02 Jun 2009 Thierry Dalon

Hi!
looks GREAT!
could you add to the package the source for the testoptimize.m, please ?
 maybe add it as well as a demo alike TMW optimdemos.

02 Jun 2009 Rody Oldenhuis

Thierry: it's basically already included (the included HTML is a published M-file, so all commands can basically be copy-pasted). But once I get home tonight, I'll included it nonetheless for completeness. As for the demo, that would indeed be great! I'll see to it. Thanks for the suggestion!

As for the dependencies: To my knowledge, FMINSEARCH is indeed included in MATLAB's standard library (in my version it's located in R2008b\toolbox\matlab\funfun\fminsearch.m), but of course FMINCON is only included in the optimization toolbox (located in R2008b\toolbox\shared\optimlib\fmincon.m), so OPTIMIZE is for everyone in need of a "basic" FMINCON ^_^

14 Oct 2009 Ben

Code seems to work great. Thanks.
Is there any way to set the increment size for the x0 range? Allow me to clarify: lets say a have a lower bound of -2 and an upper bound of 2. I want the guesses to increment by 0.1. So effectively, I want to check the values [-2:0.1:2]. Where in your code can I set the 0.1 increment? Also, can that increment be different for each variable in x0?

09 Feb 2010 Nagendra

please specify the algorithm journal paper which is used to write this algorithm

15 Feb 2010 Andre Guy Tranquille  
07 Jul 2010 Sky Sartorius  
31 Aug 2010 Ryan Webb

I use optimize for many problems, however I have found a bug when optimize is used with the distributed computing toolbox. When it is being run on a worker, it gives an "Undefined Function Handle" error.

Unfortuntely I am unable to trace exactly what line this error comes from, but I can say that it is after line 398. The likely culprit is when optimize calls fminsearch and funfncP is out of scope somehow...

13 Feb 2011 Alexei  
29 Jul 2011 Marco G

Very Good it does work!! I was using the routine to solve a constrained problem (my constraints are basically non negativity of the x´s and that they sum up to one: Sum_i x_i =1) with some additional parameters in the objective function. I noticed that the contraint of the sum is not perfectly matched (i.e sum is 0.9 or so) even though I used ´strict´ option.

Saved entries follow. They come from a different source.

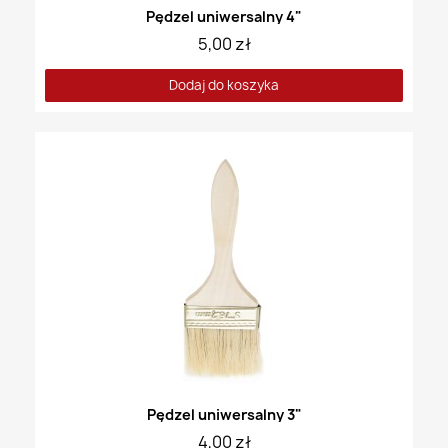
Pędzel uniwersalny 4"
5,00 zł
Dodaj do koszyka
Pędzel uniwersalny 3"
4,00 zł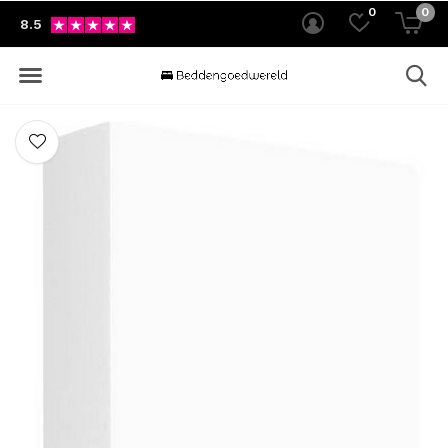
0
0
8.5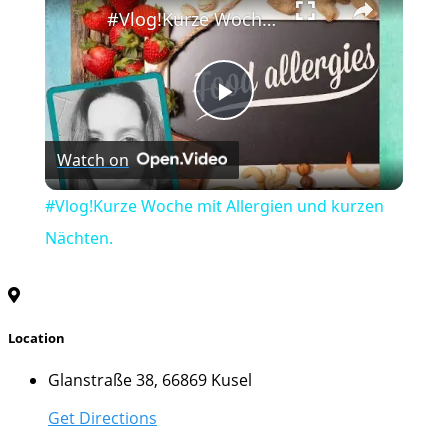
#Vlog!Kurze Woche mit Allergien und kurzen Nächten.
Play
Watch on
Video
#Vlog!Kurze Woche mit Allergien und kurzen
Nächten.
Location
Glanstraße 38, 66869 Kusel
Get Directions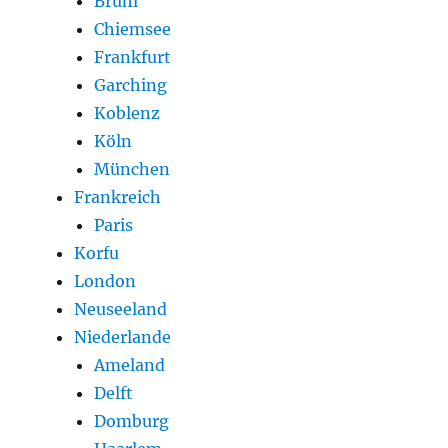
Brühl
Chiemsee
Frankfurt
Garching
Koblenz
Köln
München
Frankreich
Paris
Korfu
London
Neuseeland
Niederlande
Ameland
Delft
Domburg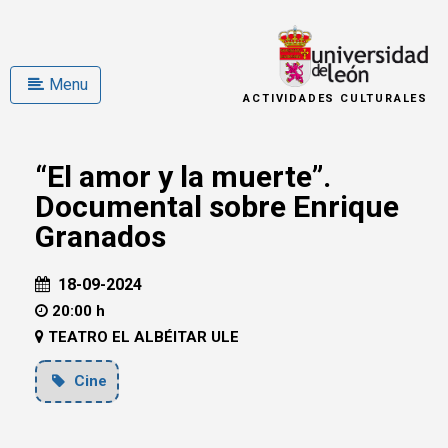
Menu
ACTIVIDADES CULTURALES
“El amor y la muerte”.
Documental sobre Enrique
Granados
18-09-2024
20:00 h
TEATRO EL ALBÉITAR ULE
Cine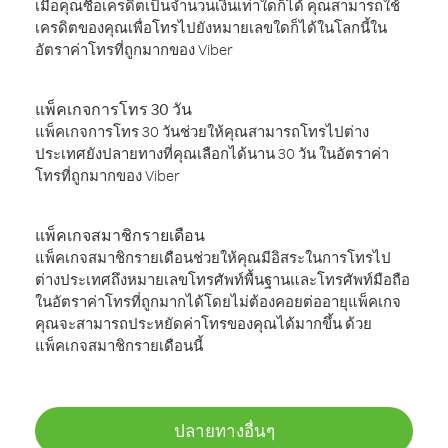
เมื่อคุณซื้อเครดิตเป็นจำนวนเงินเท่าใดก็ได้ คุณสามารถใช้
เครดิตของคุณเพื่อโทรไปยังหมายเลขใดก็ได้ในโลกนี้ใน
อัตราค่าโทรที่ถูกมากของ Viber
แพ็คเกจการโทร 30 วัน
แพ็คเกจการโทร 30 วันช่วยให้คุณสามารถโทรไปต่าง
ประเทศยังปลายทางที่คุณเลือกได้นาน 30 วัน ในอัตราค่า
โทรที่ถูกมากของ Viber
แพ็คเกจสมาชิกรายเดือน
แพ็คเกจสมาชิกรายเดือนช่วยให้คุณมีอิสระในการโทรไป
ต่างประเทศถึงหมายเลขโทรศัพท์พื้นฐานและโทรศัพท์มือถือ
ในอัตราค่าโทรที่ถูกมากได้โดยไม่ต้องคอยต่ออายุแพ็คเกจ
คุณจะสามารถประหยัดค่าโทรของคุณได้มากขึ้น ด้วย
แพ็คเกจสมาชิกรายเดือนนี้
ปลายทางอื่นๆ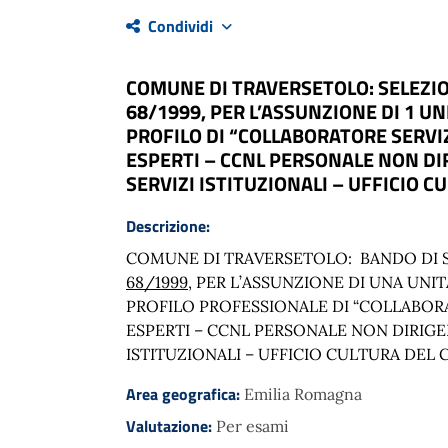
Condividi
COMUNE DI TRAVERSETOLO: SELEZIONE
68/1999, PER L’ASSUNZIONE DI 1 
PROFILO DI “COLLABORATORE SERVI
ESPERTI – CCNL PERSONALE NON DI
SERVIZI ISTITUZIONALI – UFFICIO 
Descrizione:
COMUNE DI TRAVERSETOLO: BANDO DI S
68/1999,
PER L’ASSUNZIONE DI UNA UNI
PROFILO PROFESSIONALE DI “COLLABOR
ESPERTI – CCNL PERSONALE NON DIRIGEN
ISTITUZIONALI – UFFICIO CULTURA DEL
Area geografica:
Emilia Romagna
Valutazione:
Per esami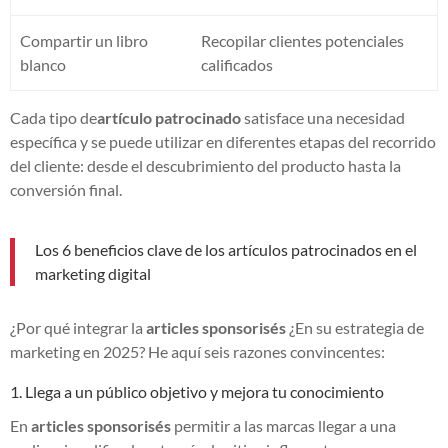
Compartir un libro
Recopilar clientes potenciales
blanco
calificados
Cada tipo de
artículo patrocinado
satisface una necesidad
específica y se puede utilizar en diferentes etapas del recorrido
del cliente: desde el descubrimiento del producto hasta la
conversión final.
Los 6 beneficios clave de los artículos patrocinados en el
marketing digital
¿Por qué integrar la
articles sponsorisés
¿En su estrategia de
marketing en 2025? He aquí seis razones convincentes:
1. Llega a un público objetivo y mejora tu conocimiento
En
articles sponsorisés
permitir a las marcas llegar a una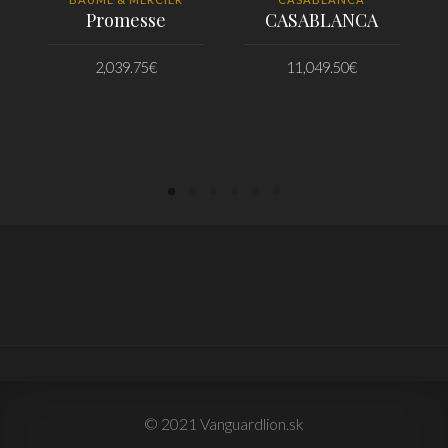
Promesse
CASABLANCA
2,039.75
€
11,049.50
€
PRIDAŤ DO KOŠÍKA
PRIDAŤ DO KOŠÍKA
© 2021 Vanguardlion.sk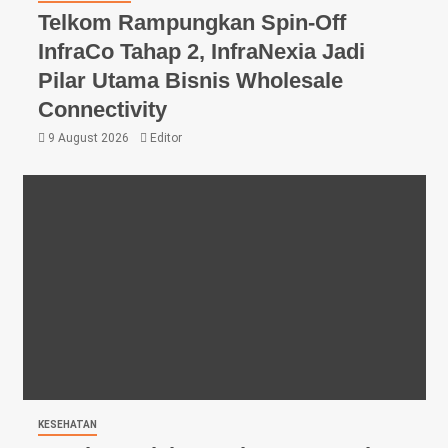
Telkom Rampungkan Spin-Off
InfraCo Tahap 2, InfraNexia Jadi
Pilar Utama Bisnis Wholesale
Connectivity
9 August 2026
Editor
KESEHATAN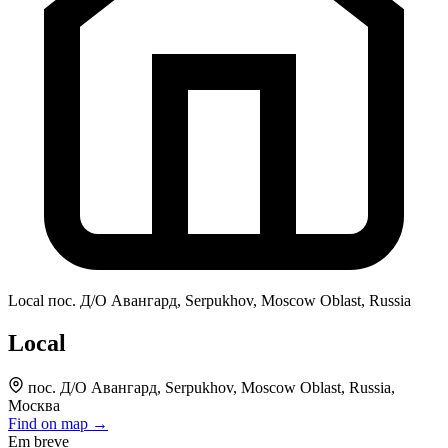
Local
пос. Д/О Авангард, Serpukhov, Moscow Oblast, Russia
Local
пос. Д/О Авангард, Serpukhov, Moscow Oblast, Russia,
Москва
Find on map →
Em breve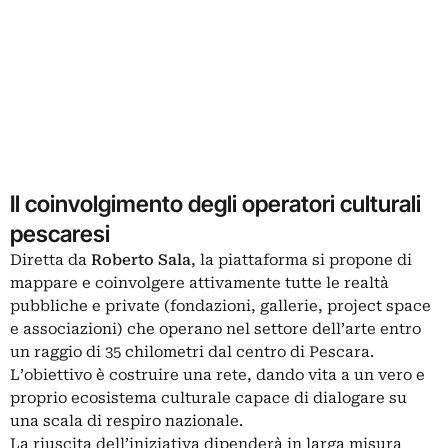
Il coinvolgimento degli operatori culturali
pescaresi
Diretta da
Roberto Sala
, la piattaforma si propone di
mappare e coinvolgere attivamente tutte le realtà
pubbliche e private (fondazioni, gallerie, project space
e associazioni) che operano nel settore dell’arte entro
un raggio di 35 chilometri dal centro di Pescara.
L’obiettivo è costruire una rete, dando vita a un vero e
proprio ecosistema culturale capace di dialogare su
una scala di respiro nazionale.
La riuscita dell’iniziativa dipenderà in larga misura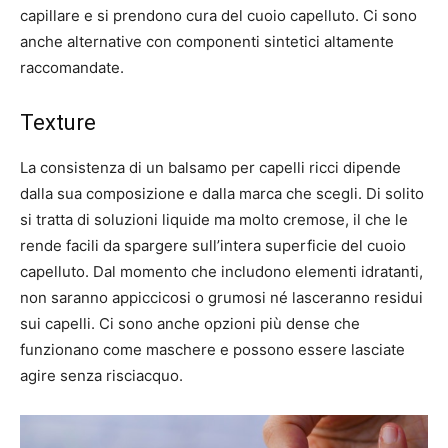
capillare e si prendono cura del cuoio capelluto. Ci sono
anche alternative con componenti sintetici altamente
raccomandate.
Texture
La consistenza di un balsamo per capelli ricci dipende
dalla sua composizione e dalla marca che scegli. Di solito
si tratta di soluzioni liquide ma molto cremose, il che le
rende facili da spargere sull’intera superficie del cuoio
capelluto. Dal momento che includono elementi idratanti,
non saranno appiccicosi o grumosi né lasceranno residui
sui capelli. Ci sono anche opzioni più dense che
funzionano come maschere e possono essere lasciate
agire senza risciacquo.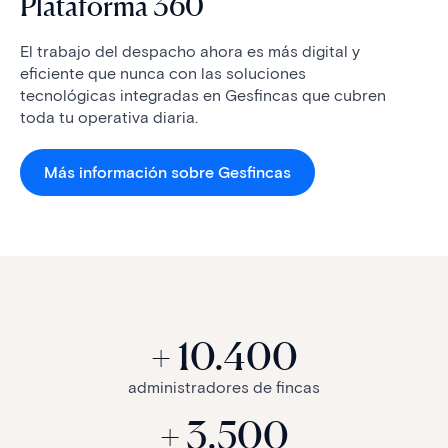
Plataforma 360
El trabajo del despacho ahora es más digital y
eficiente que nunca con las soluciones
tecnológicas integradas en Gesfincas que cubren
toda tu operativa diaria.
Más información sobre Gesfincas
+ 10.400
administradores de fincas
+ 3.500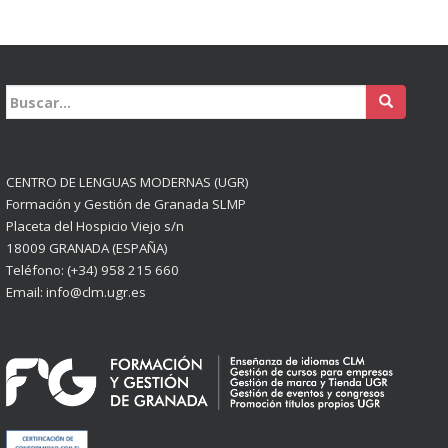
Buscar:
CENTRO DE LENGUAS MODERNAS (UGR)
Formación y Gestión de Granada SLMP
Placeta del Hospicio Viejo s/n
18009 GRANADA (ESPAÑA)
Teléfono: (+34) 958 215 660
Email: info@clm.ugr.es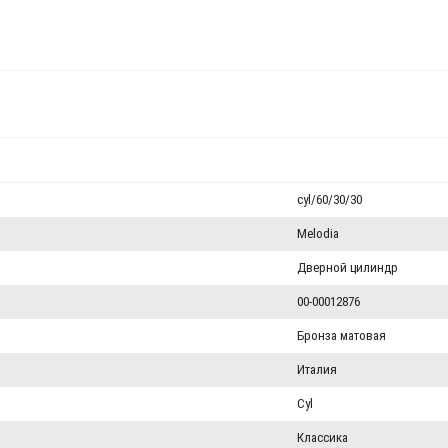
cyl/60/30/30
Melodia
Дверной цилиндр
00-00012876
Бронза матовая
Италия
Cyl
Классика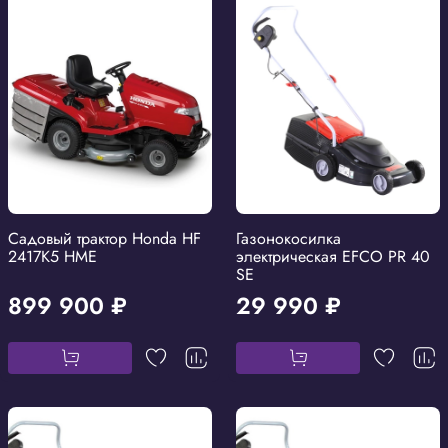
Садовый трактор Honda HF
Газонокосилка
2417K5 HME
электрическая EFCO PR 40
SE
899 900 ₽
29 990 ₽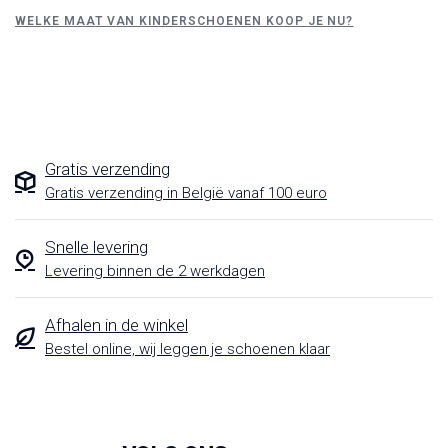
WELKE MAAT VAN KINDERSCHOENEN KOOP JE NU?
Gratis verzending
Gratis verzending in België vanaf 100 euro
Snelle levering
Levering binnen de 2 werkdagen
Afhalen in de winkel
Bestel online, wij leggen je schoenen klaar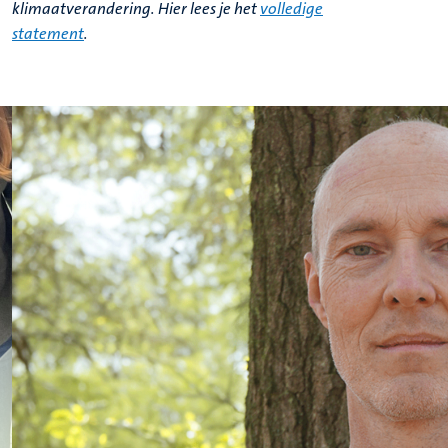
klimaatverandering. Hier lees je het
volledige
statement
.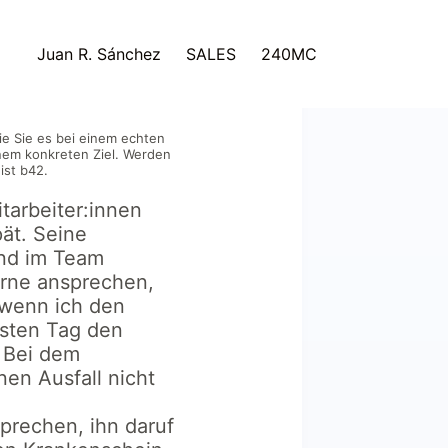
ach
Juan R. Sánchez
SALES
240MC
ie Sie es bei einem echten
nem konkreten Ziel. Werden
ist b42.
itarbeiter:innen
pät. Seine
nd im Team
erne ansprechen,
 wenn ich den
chsten Tag den
 Bei dem
nen Ausfall nicht
prechen, ihn daruf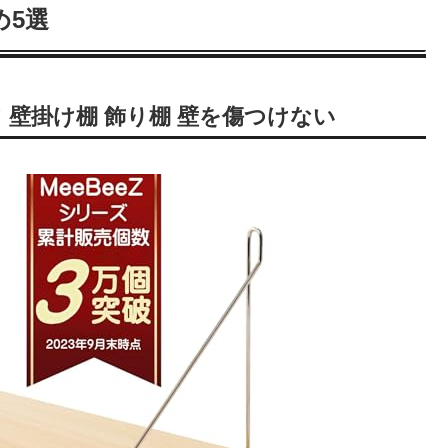
め5選
フ 壁掛け棚 飾り棚 壁を傷つけない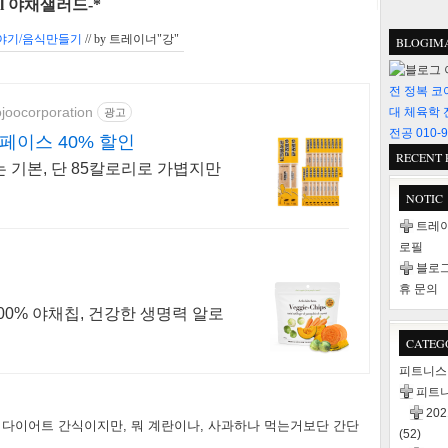
al 야채샐러드-*
야기/음식만들기
// by
트레이너"강"
BLOGIM
전 정복 코
ojoocorporation
대 체육학 
광고
전공 010-9
페이스 40% 할인
RECENT 
기본, 단 85칼로리로 가볍지만
NOTIC
트레이
로필
블로그
휴 문의
00% 야채칩, 건강한 생명력 알로
CATEG
피트니
피트
20
 다이어트 간식이지만, 뭐 계란이나, 사과하나 먹는거보단 간단
(52)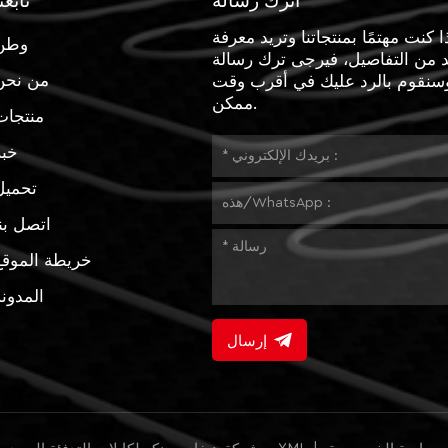
اترك رسالة
تابعن
ا كنت مهتمًا بمنتجاتنا وتريد معرفة
وطن
د من التفاصيل، فيرجى ترك رسالة
من نحن
وسنقوم بالرد عليك في أقرب وقت
ممكن.
منتجات
خبر
تحميل
اتصل بن
خريطة الموقع
المدون
إرسال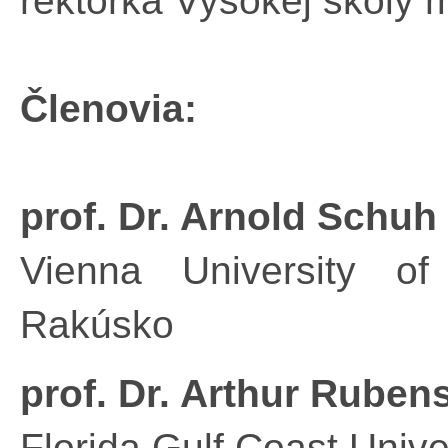
rektorka Vysokej školy
Členovia:
prof. Dr. Arnold Schuh
Vienna University o
Rakúsko
prof. Dr. Arthur Ruben
Florida Gulf Coast Univ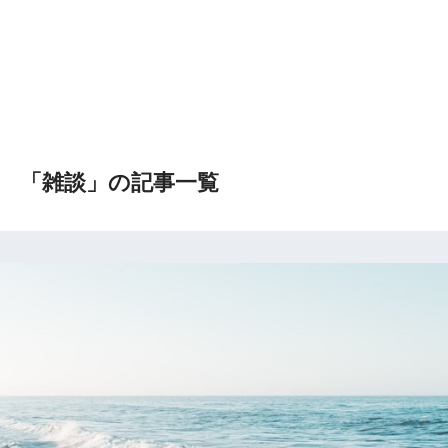
「雑談」の記事一覧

Is there a way to force the constraint to be respected and maybe lose something somewhere else( e.g. less optimal minimization)? thx for help

11 Dec 2011 Shmuel

nice, but change line 12 in the testoptimize
to :
clc, rosen = @(x) (1-x(1))^2 + 105*(x(2)-x(1)^2)^2 -6000*sinc(x(2)^2+x(1)^2); % adding local minima.
and you get a local minimume solver as fminsearch is.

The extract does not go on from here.